# To do
For the data below, give again exactly the lines from the one containing "Screenshot is 882x1756." through the one containing "DIN Mounted", both ends included, and no others.

# Extracted records
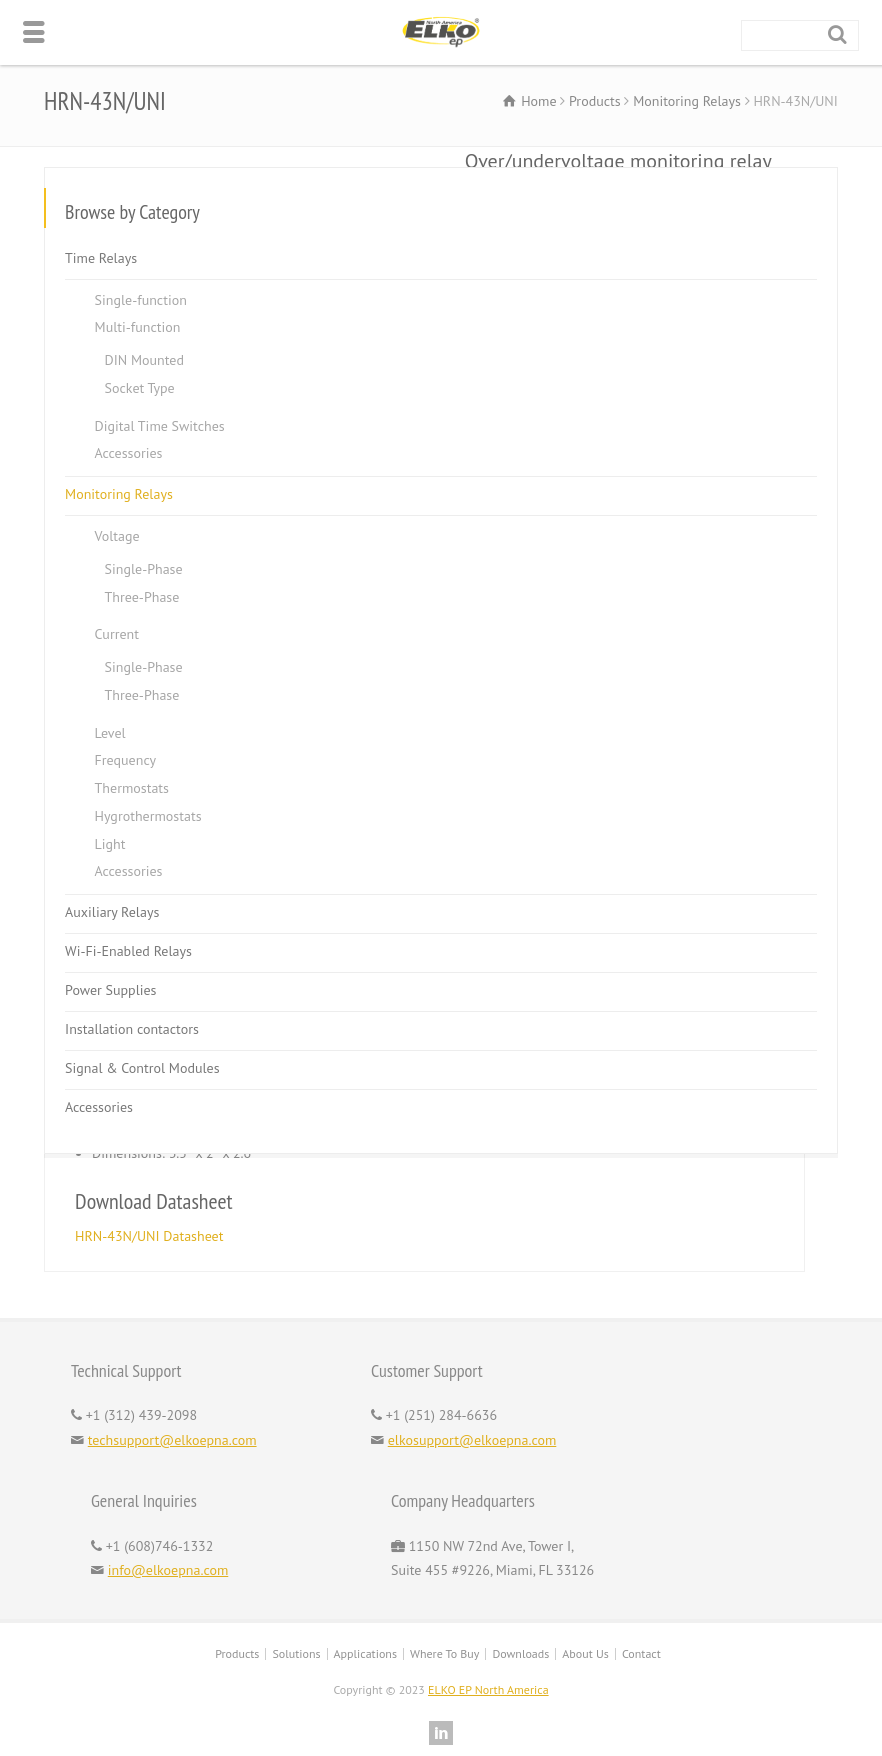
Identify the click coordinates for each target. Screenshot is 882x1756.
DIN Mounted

==

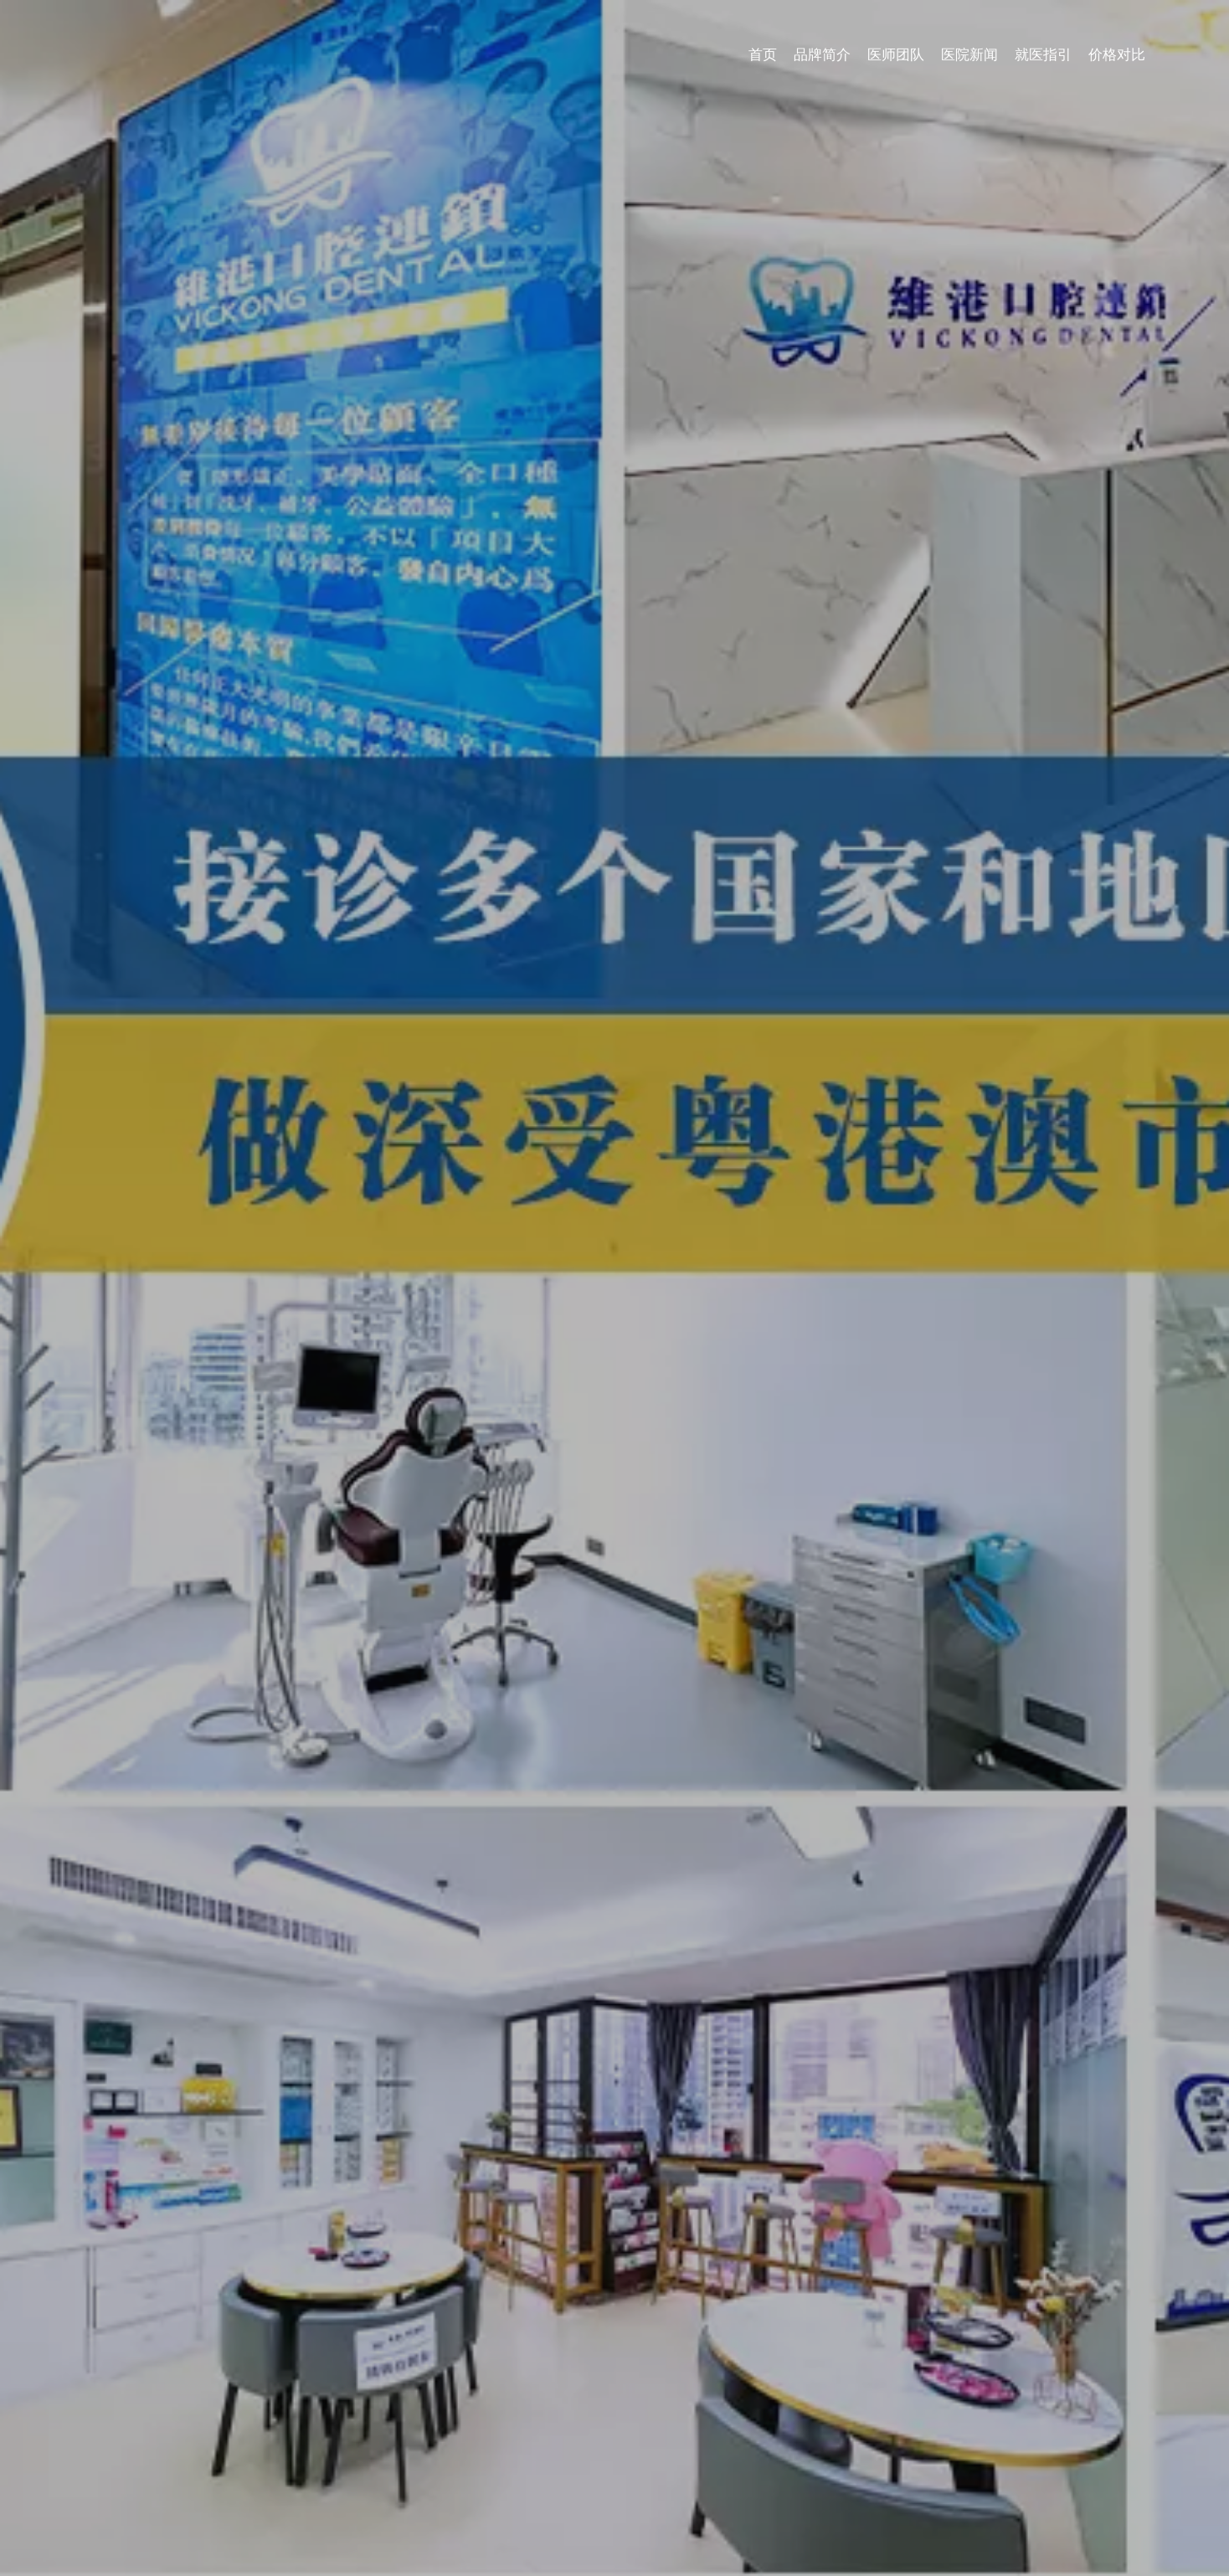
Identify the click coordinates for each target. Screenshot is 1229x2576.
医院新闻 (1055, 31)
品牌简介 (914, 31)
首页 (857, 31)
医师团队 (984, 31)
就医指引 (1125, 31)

# Response box
Identify the click coordinates for each target. Screenshot is 882x1756.
DIN Mounted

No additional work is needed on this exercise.